Ob solche Aktionen unter dem Gema-Radar fliegen oder die Verwertungsgesellschaft da mal alle Augen zudrücken könnte, müsste geklärt werden. Was mich zu meinem nächsten Punkt bringt.

5. Information, Baby!

Du möchtest auf dem Laufenden bleiben, wie du der hiesigen Musikszene helfen kannst? Hamburger Pop-Institutionen wie das Clubkombinat, RockCity und die Interessengemeinschaft Hamburger Musikwirtschaft bemühen sich derzeit, auf die Situation der Branche während Corona aufmerksam zu machen. Sie koordinieren und unterstützen, sie liefern  rechtliche Informationen und bemühen sich, eine valide Faktenlage zu schaffen. RockCity ermittelt zum Beispiel gerade in einer Blitzumfrage, in welchem Ausmaß Musikerinnen, Bands, DJs, Veranstalter, Bookerinnen, Clubbetreiber und Festivalorganisatoren von der Corona-Krise betroffen sind. Der Verein erfragt etwa, wieviele Absagen einen Künstler bereits ereilt haben und wie hoch der vermutliche Schaden ausfällt. Diese Fakten sind wichtig, um bei den Regierungen von Bund und Ländern konkrete Summen zur Hilfe einfordern zu können.  

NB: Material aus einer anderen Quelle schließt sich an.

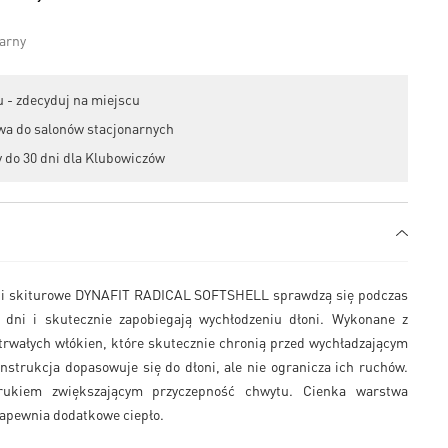
 - zdecyduj na miejscu
wa do salonów stacjonarnych
 do 30 dni dla Klubowiczów
ki skiturowe DYNAFIT RADICAL SOFTSHELL sprawdzą się podczas
 dni i skutecznie zapobiegają wychłodzeniu dłoni. Wykonane z
rwałych włókien, które skutecznie chronią przed wychładzającym
nstrukcja dopasowuje się do dłoni, ale nie ogranicza ich ruchów.
rukiem zwiększającym przyczepność chwytu. Cienka warstwa
 zapewnia dodatkowe ciepło.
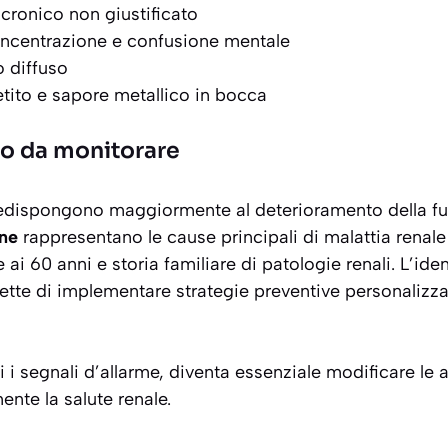
cronico non giustificato
concentrazione e confusione mentale
o diffuso
etito e sapore metallico in bocca
chio da monitorare
edispongono maggiormente al deterioramento della funz
one
rappresentano le cause principali di malattia renale
 ai 60 anni e storia familiare di patologie renali. L’id
mette di implementare strategie preventive personalizzat
 i segnali d’allarme, diventa essenziale modificare le a
ente la salute renale.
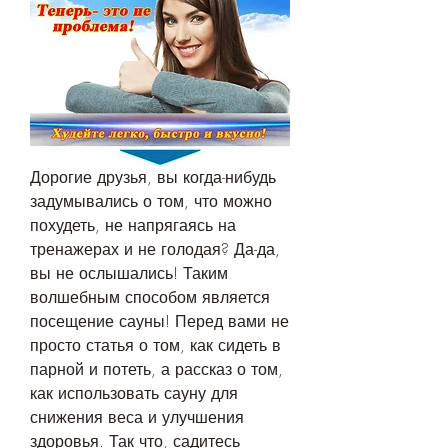
Дорогие друзья, вы когда-нибудь 
задумывались о том, что можно 
похудеть, не напрягаясь на 
тренажерах и не голодая? Да-да, 
вы не ослышались! Таким 
волшебным способом является 
посещение сауны! Перед вами не 
просто статья о том, как сидеть в 
парной и потеть, а рассказ о том, 
как использовать сауну для 
снижения веса и улучшения 
здоровья. Так что, садитесь 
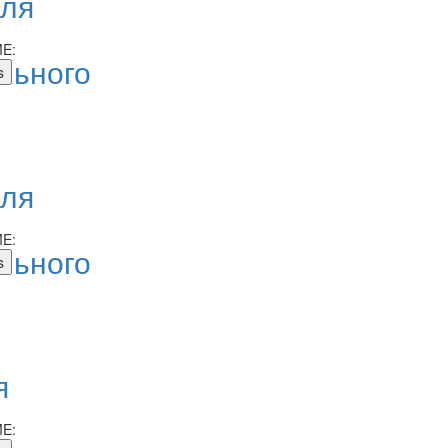
для
E:
льного
для
E:
льного
я
E:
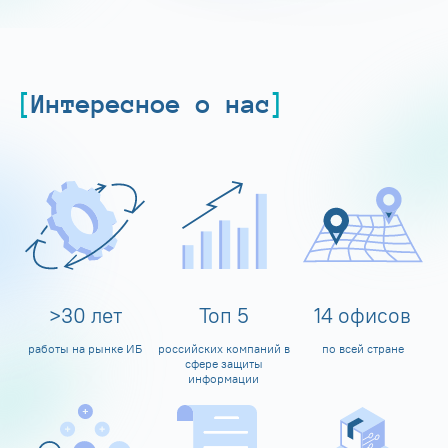
Интересное о нас
>
30
лет
Топ
5
14
офисов
работы на рынке ИБ
российских компаний в
по всей стране
сфере защиты
информации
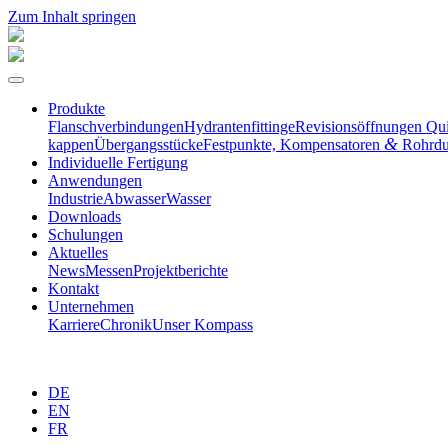
Zum Inhalt springen
Produkte
Flansch­ver­bin­dungen
Hydran­ten­fit­tinge
Revisi­ons­öff­nungen Qu
&
kappen
Übergangs­stücke
Festpunkte, Kompen­sa­toren
Rohrdu
Indivi­duelle Fertigung
Anwen­dungen
Industrie
Abwasser
Wasser
Downloads
Schulungen
Aktuelles
News
Messen
Projekt­be­richte
Kontakt
Unter­nehmen
Karriere
Chronik
Unser Kompass
DE
EN
FR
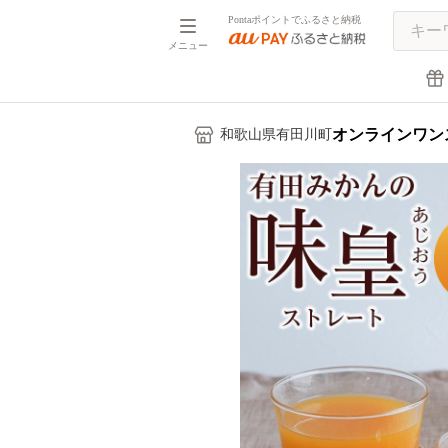
Pontaポイントでふるさと納税
メニュー
オンラインワン
和歌山県有田川町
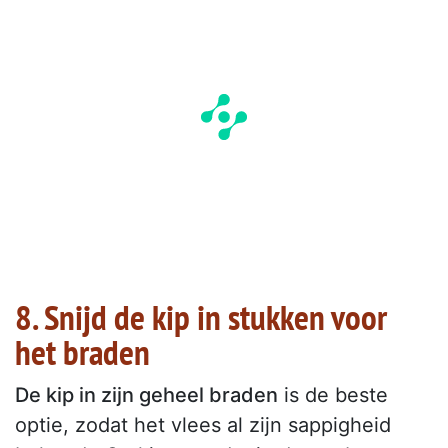
8. Snijd de kip in stukken voor
het braden
De kip in zijn geheel braden
is de beste
optie, zodat het vlees al zijn sappigheid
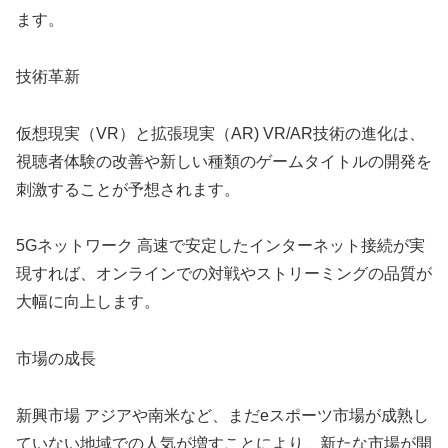
ます。
技術革新
仮想現実（VR）と拡張現実（AR) VR/AR技術の進化は、
視聴者体験の改善や新しい種類のゲームタイトルの開発を
刺激することが予想されます。
5Gネットワーク 高速で安定したインターネット接続が実
現すれば、オンラインでの対戦やストリーミングの品質が
大幅に向上します。
市場の成長
新興市場 アジアや南米など、まだeスポーツ市場が成熟し
ていない地域での人気が増すことにより、新たな市場が開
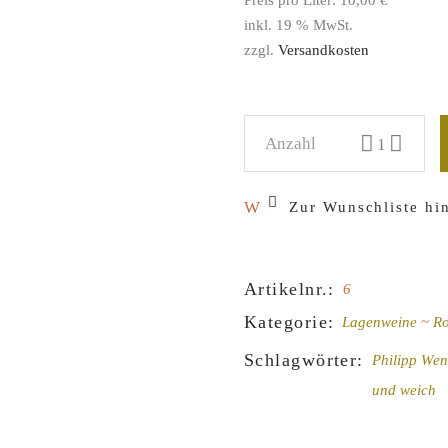
inkl. 19 % MwSt.
zzgl.
Versandkosten
2023 Spätburgund
Zur Wunschliste hi
Artikelnr.:
6
Kategorie:
Lagenweine
Ro
Schlagwörter:
Philipp Wen
und weich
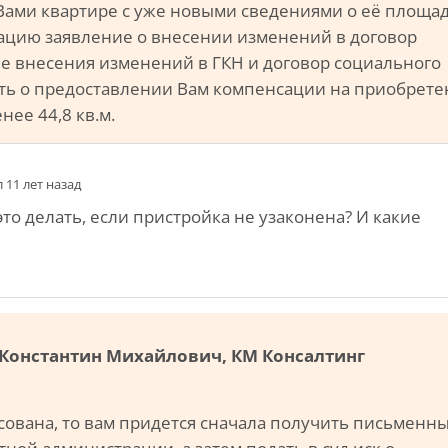
Вами квартире с уже новыми сведениями о её площад
ацию заявление о внесении изменений в договор
е внесения изменений в ГКН и договор социального
ить о предоставлении Вам компенсации на приобрет
ее 44,8 кв.м.
 11 лет назад
то делать, если пристройка не узаконена? И какие
в Константин Михайлович, КМ Консалтинг
асована, то вам придется сначала получить письменн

6. Ich glaub‘ noch immer an Solidarity City

Du möchtest, dass „die da oben“ auch an die Popszene denken und nicht nur an die Auswirkungen auf den Dax mit X? An verschiedenen Stellen wurden Bund und Länder bereits dazu aufgerufen, in Zeiten von Corona vor allem freiberufliche Musiker, Popkünstlerinnen sowie Akteure aus der Branche zu unterstützen. Und Kulturministerin Monika Grütters hat bereits Hilfe zugesagt. Aber es ist gut und wichtig, mit Nachdruck zu zeigen, dass Kultur keine Nebensache ist, auf die sich langfristig verzichtet lässt. Auf der Seite Openpetition läuft derzeit zum Beispiel ein Aufruf des Sängers David Erler mit folgendem Ziel: „Hilfen für Freiberufler und Künstler während des Corona-Shutdowns“. Also: Suche dir einen Appell, den du für sinnvoll hältst, und zeige Flagge für die (Pop)Kultur.

Und überhaupt: Umarmt euch im Geiste und wascht euch die Hände, lasst eure Herzen weiter wild pochen und feiert die Musik.